# Records for the exercise

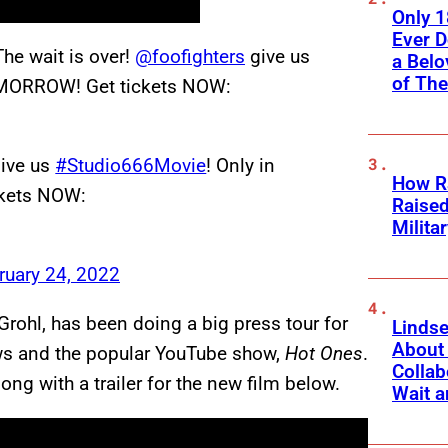
Only 
Ever 
The wait is over!
@foofighters
give us
a Belo
of Th
TOMORROW! Get tickets NOW:
ive us
#Studio666Movie
! Only in
How Ra
ckets NOW:
Raise
Milita
ruary 24, 2022
Grohl, has been doing a big press tour for
Linds
About 
ows and the popular YouTube show,
Hot Ones
.
Collab
ng with a trailer for the new film below.
Wait a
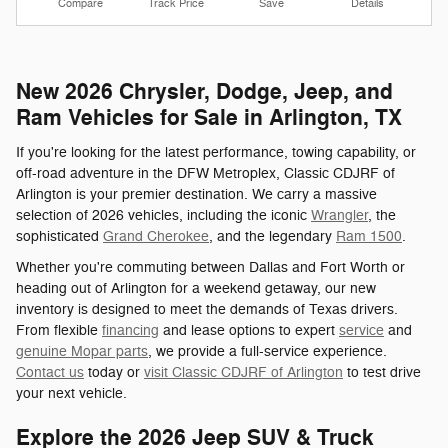
Compare
Track Price
Save
Details
New 2026 Chrysler, Dodge, Jeep, and
Ram Vehicles for Sale in Arlington, TX
If you're looking for the latest performance, towing capability, or
off-road adventure in the DFW Metroplex, Classic CDJRF of
Arlington is your premier destination. We carry a massive
selection of 2026 vehicles, including the iconic
Wrangler
, the
sophisticated
Grand Cherokee
, and the legendary
Ram 1500
.
Whether you're commuting between Dallas and Fort Worth or
heading out of Arlington for a weekend getaway, our new
inventory is designed to meet the demands of Texas drivers.
From flexible
financing
and lease options to expert
service
and
genuine Mopar parts
, we provide a full-service experience.
Contact us
today or
visit Classic CDJRF of Arlington
to test drive
your next vehicle.
Explore the 2026 Jeep SUV & Truck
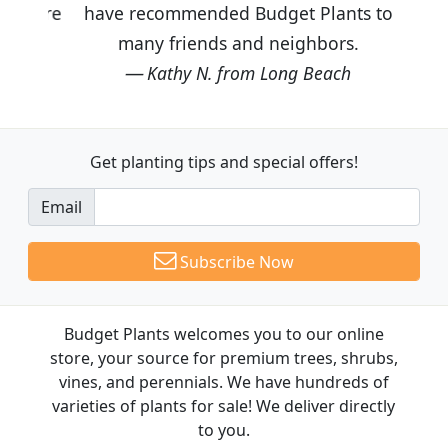
have recommended Budget Plants to
many friends and neighbors.
Kathy N. from Long Beach
Get planting tips
and special offers!
Email
Subscribe Now
Budget Plants welcomes you to our online
store, your source for premium trees, shrubs,
vines, and perennials. We have hundreds of
varieties of plants for sale! We deliver directly
to you.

# Requirement
Copy exactly the lines from the line containing "and the legendary" through the last line of the records above, both included, and leave out any pictures.

# Exercise answer
, and the legendary
Ram 1500
.
Whether you're commuting between Dallas and Fort Worth or
heading out of Arlington for a weekend getaway, our new
inventory is designed to meet the demands of Texas drivers.
From flexible
financing
and lease options to expert
service
and
genuine Mopar parts
, we provide a full-service experience.
Contact us
today or
visit Classic CDJRF of Arlington
to test drive
your next vehicle.
Explore the 2026 Jeep SUV & Truck
have recommended Budget Plants to
many friends and neighbors.
Kathy N. from Long Beach
Get planting tips
and special offers!
Email
Subscribe Now
Budget Plants welcomes you to our online
store, your source for premium trees, shrubs,
vines, and perennials. We have hundreds of
varieties of plants for sale! We deliver directly
to you.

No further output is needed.